The unilateral sanctions on Iranian oil exports tightened on May 2nd, when waivers that allowed several countries to keep importing crude from Iran expired. Now, the US aims to reduce oil imports to zero in an effort to pressure Iran to change its perceived malign behaviors.
As well, Bloomberg reports that tracking data reveals that as of May 9th, four Iranian tankers are anchored off the coast of China, with a fifth tanker on its way to the Chinese coast. Bloomberg added that most of the rest of Iran’s tanker fleet was returned to the Persian Gulf after discharging cargoes, or had been seen near the region in the previous two days. Apparently, for the last 16 days, 10 Iranian tankers have not sent tracking signals and have kept their transponders turned off, to hide their movements.
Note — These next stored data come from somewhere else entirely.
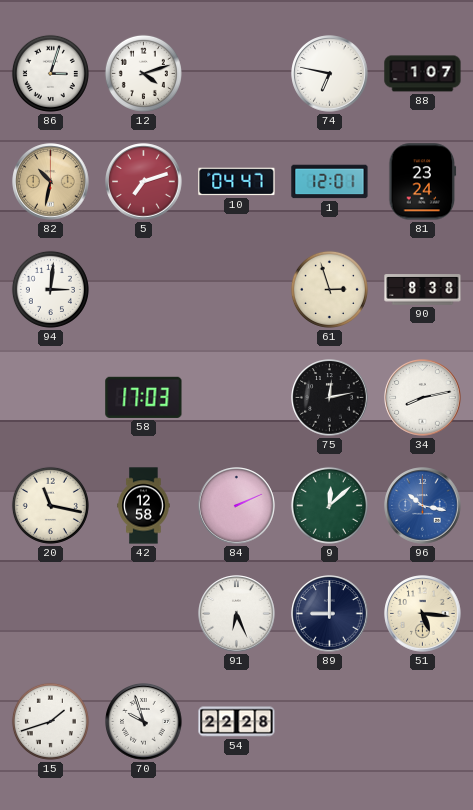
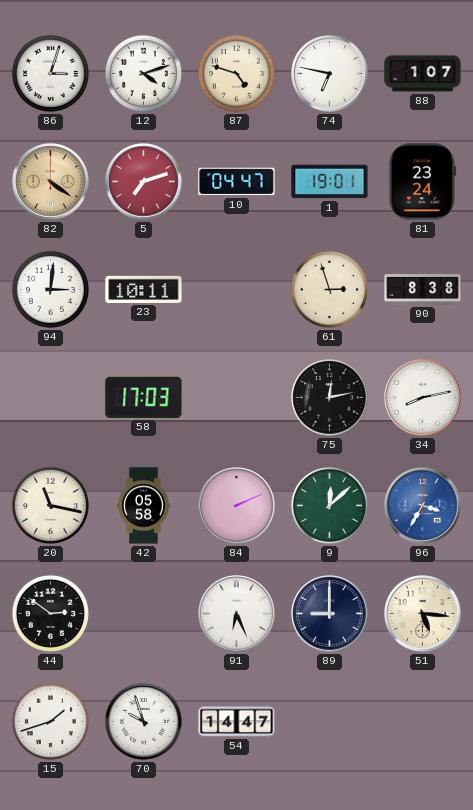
87: none -> 4:48
82: 10:32 -> 4:21
1: 12:01 -> 19:01
23: none -> 10:11
42: 12:58 -> 05:58
96: 10:17 -> 3:35
44: none -> 2:51
54: 22:28 -> 14:47
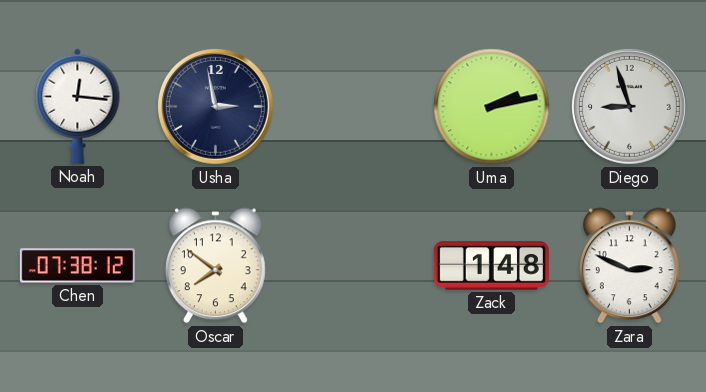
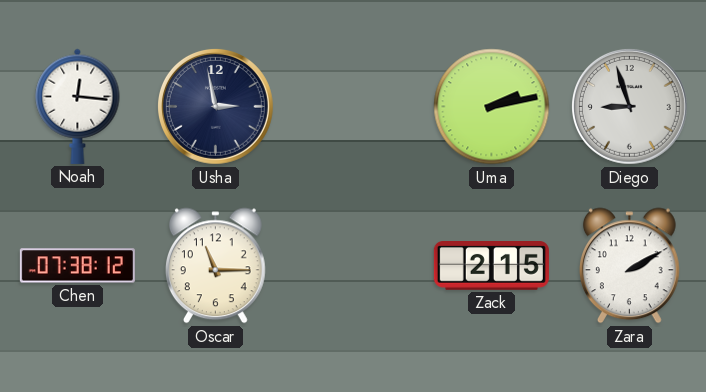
Oscar: 7:51 -> 11:15
Zack: 1:48 -> 2:15
Zara: 2:49 -> 2:10
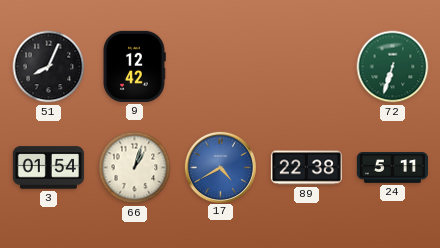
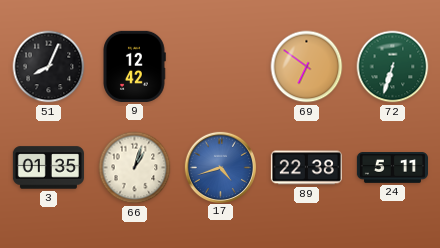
69: none -> 6:51
3: 01:54 -> 01:35
17: 4:40 -> 4:42
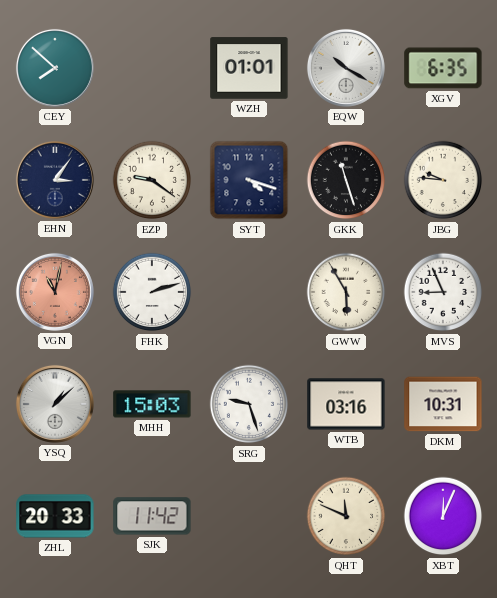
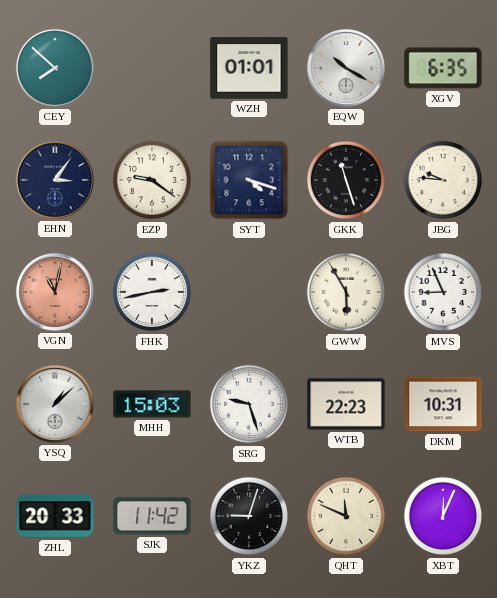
FHK: 2:12 -> 2:43
WTB: 03:16 -> 22:23
YKZ: none -> 9:03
Additionally, on Friday, Reuters said that the Iranian tankers anchored off the Chinese coast and the one joining them, had loaded Iranian crude in April, before China’s U.S. waiver to import the oil expired. Reuters claimed that two of the tankers have discharged their oil to Chinese clients, while two others were waiting to do so at the Chinese ports of Ningbo and Zhoushan.
Reuters quoted “three people with knowledge of the matter” as saying that China Petrochemical Corp (Sinopec) and China National Petroleum Corp (CNPC) — China’s top state-owned refiners — have decided not to order any oil for loading at Iranian ports this month. The Chinese refiners were worried that making such orders would expose them to U.S. sanctions that could block their access to the U.S. financial system according to Reuters.
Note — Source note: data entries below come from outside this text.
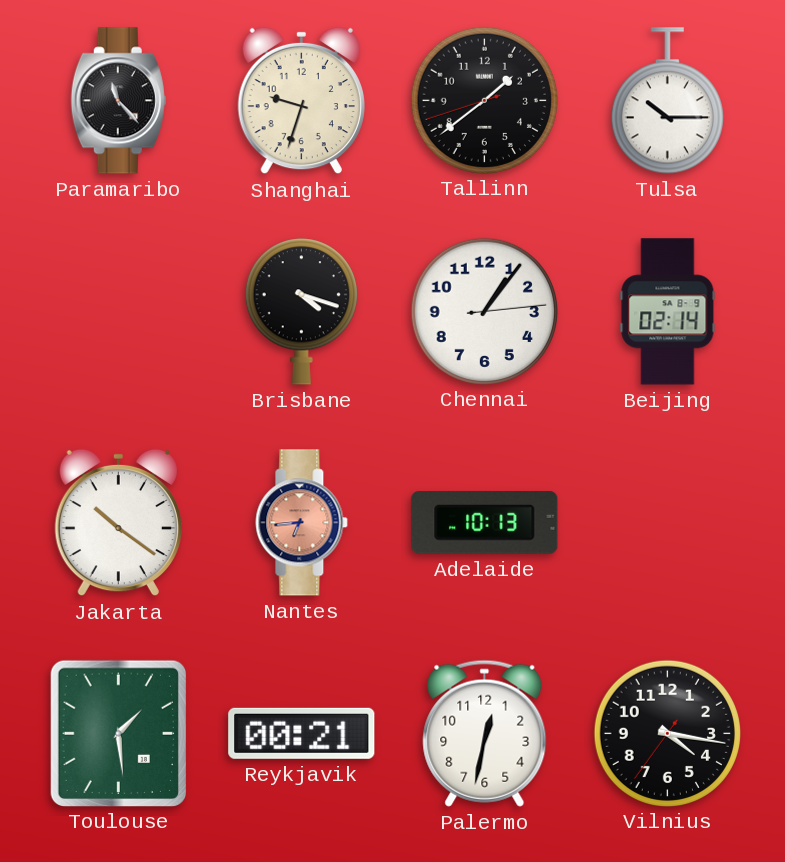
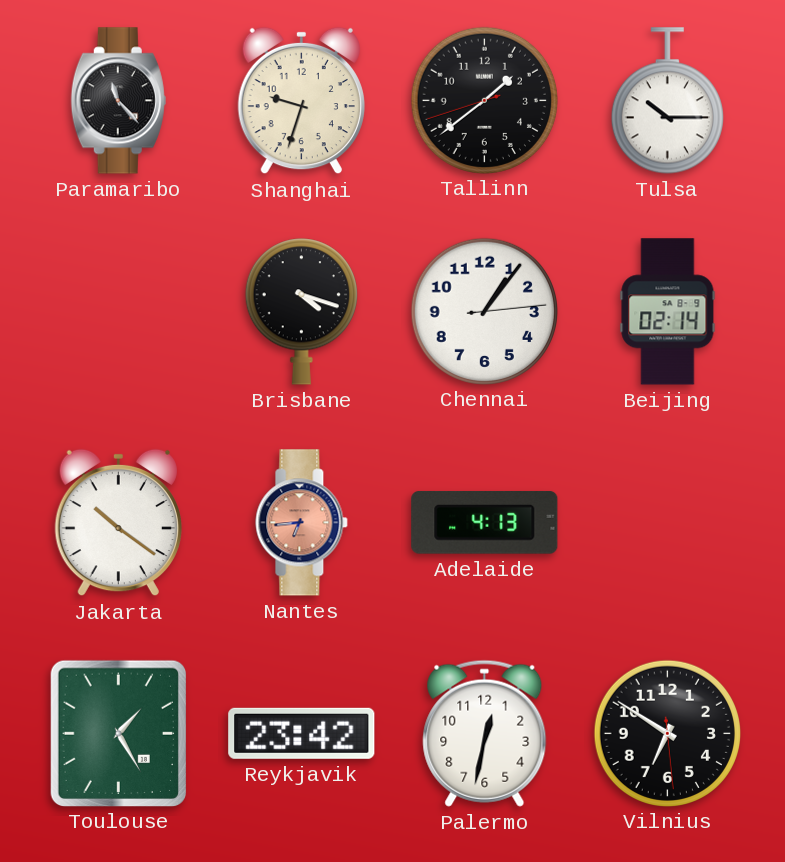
Adelaide: 10:13 -> 4:13
Toulouse: 1:29 -> 1:25
Reykjavik: 00:21 -> 23:42
Vilnius: 4:16 -> 6:50
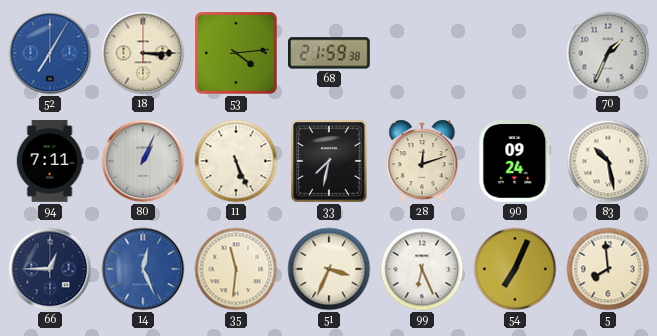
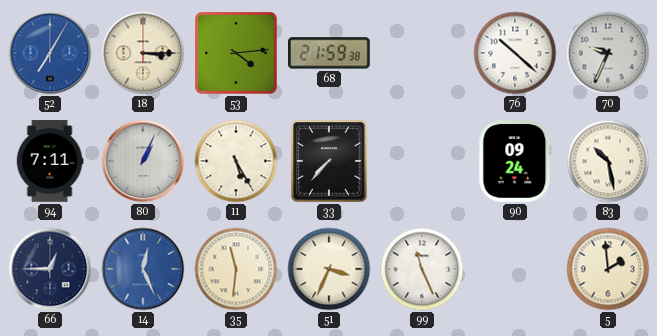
76: none -> 10:22
70: 1:34 -> 9:34
11: 5:26 -> 5:25
33: 7:32 -> 7:37
28: 12:12 -> none
99: 6:26 -> 11:26
54: 7:04 -> none
5: 7:59 -> 1:59
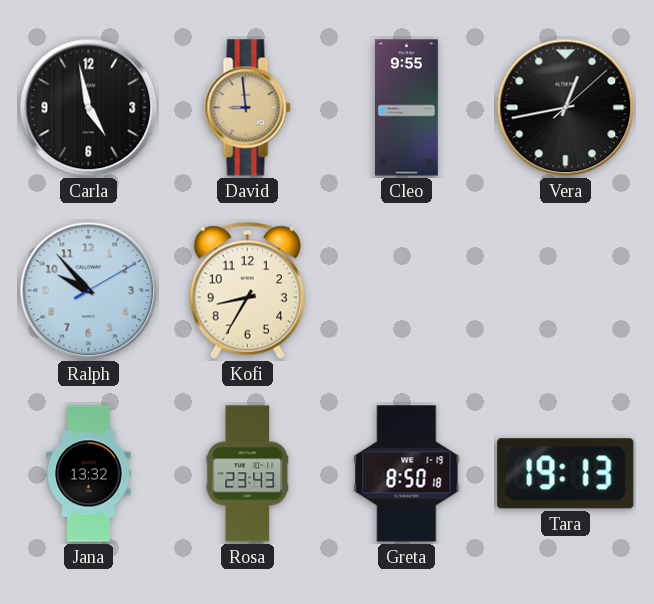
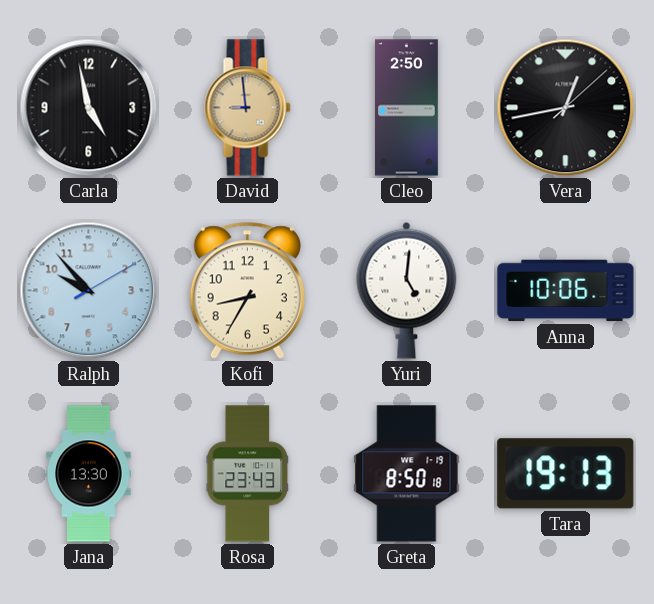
Cleo: 9:55 -> 2:50
Yuri: none -> 5:01
Anna: none -> 10:06
Jana: 13:32 -> 13:30
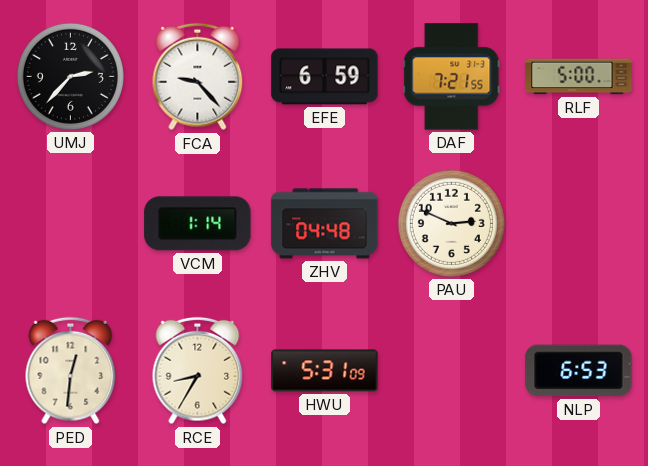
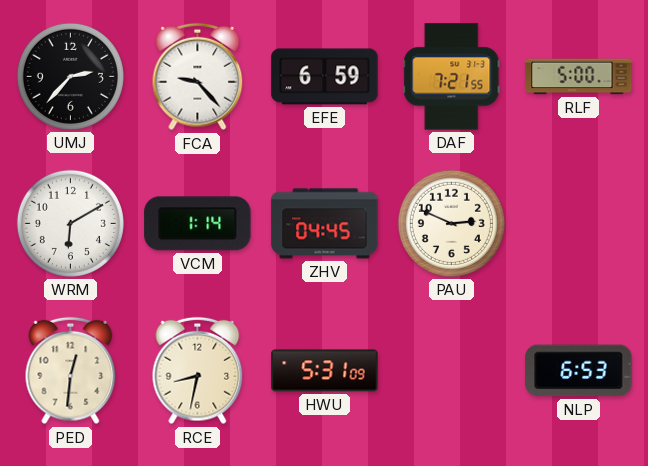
WRM: none -> 6:10
ZHV: 04:48 -> 04:45
RCE: 8:35 -> 8:32
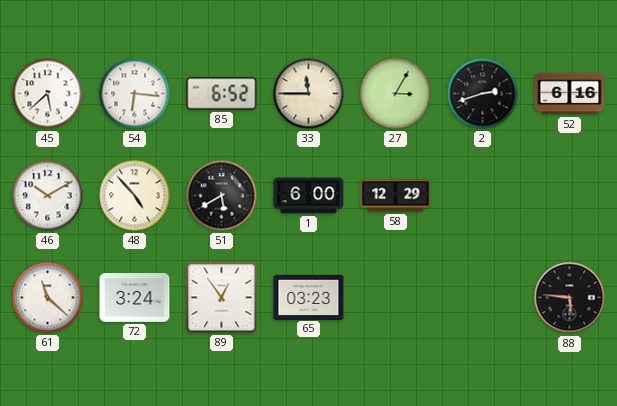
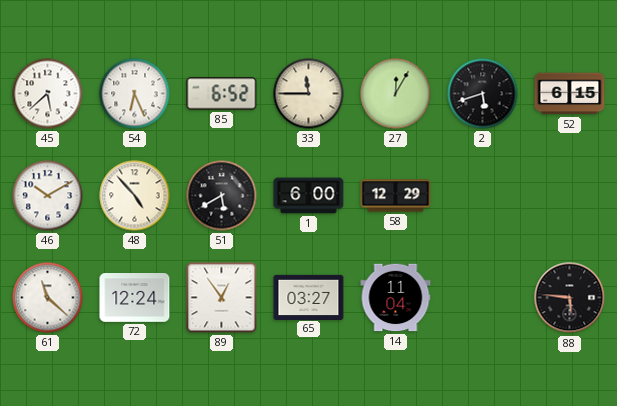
54: 6:16 -> 6:26
27: 3:05 -> 12:05
2: 2:42 -> 5:42
52: 6:16 -> 6:15
72: 3:24 -> 12:24
65: 03:23 -> 03:27
14: none -> 11:04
Iran has vowed to keep exporting oil in defiance of U.S. sanctions. And, it appears that Tehran did find one oil customer this month. An Iranian tanker delivered crude to Syria for the first time this year. Iran halted oil shipments to Syria late last year after suspending a credit line to Damascus because of impending U.S. sanctions against Tehran. The halt in Iranian oil deliveries to Syria, which also is under U.S. sanctions, led to fuel shortages during the Syrian winter. Reuters cited a source familiar with Iranian oil shipments as saying the Iranian tanker arrived in Syria last week. U.S. network CNBC quoted firms that track maritime shipments as saying Iran made the delivery in the first week of May.
There was no immediate reaction by the Trump administration to the undeclared Iranian oil delivery to Syria.
Iran’s trade with Germany, Europe’s largest economy, slumped in the first two months of this year, according to the the Funke newspaper group, who quoted the head of the German-Iranian chamber of commerce, Dagmar von Bohnstein, as saying, “The market in Iran is extremely difficult because of the U.S. sanctions and the country’s economic conditions.”
In an interview on Thursday, U.S. Special Representative for Iran Brian Hook said Iran’s economic troubles will get worse. “That is the price Iran is going to pay for behaving like an outlaw regime,” Hook said. “We are denying Iran the ability to fund its proxies. So we are very happy with this steady state of pressure that we hope to keep in place for as long as is necessary.”